DIRECTIONS FOR THIS TASK
What lines of the listing below contain the word "необходимо"? Copy each of them out.

---------- PROVIDED DATA

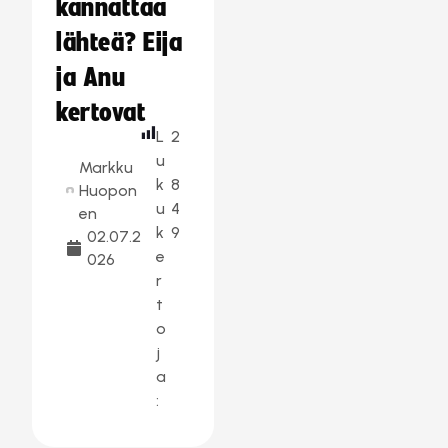
kannattaa
lähteä? Eija
ja Anu
kertovat
L
2
u
Markku
k
8
Huopon
u
4
en
k
9
02.07.2
e
026
r
t
o
j
a
:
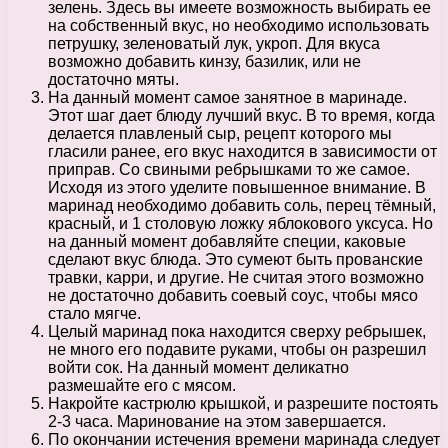
зелень. Здесь вы имеете возможность выбирать ее
на собственный вкус, но необходимо использовать
петрушку, зеленоватый лук, укроп. Для вкуса
возможно добавить кинзу, базилик, или не
достаточно мяты.
На данный момент самое занятное в маринаде.
Этот шаг дает блюду лучший вкус. В то время, когда
делается плавленый сыр, рецепт которого мы
гласили ранее, его вкус находится в зависимости от
приправ. Со свиными ребрышками то же самое.
Исходя из этого уделите повышенное внимание. В
маринад необходимо добавить соль, перец тёмный,
красный, и 1 столовую ложку яблокового уксуса. Но
на данный момент добавляйте специи, каковые
сделают вкус блюда. Это сумеют быть прованские
травки, карри, и другие. Не считая этого возможно
не достаточно добавить соевый соус, чтобы мясо
стало мягче.
Целый маринад пока находится сверху ребрышек,
не много его подавите руками, чтобы он разрешил
войти сок. На данный момент деликатно
размешайте его с мясом.
Накройте кастрюлю крышкой, и разрешите постоять
2-3 часа. Маринование на этом завершается.
По окончании истечения времени маринада следует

--------------------

SOLUTION FOR THIS EXERCISE
на собственный вкус, но необходимо использовать
маринад необходимо добавить соль, перец тёмный,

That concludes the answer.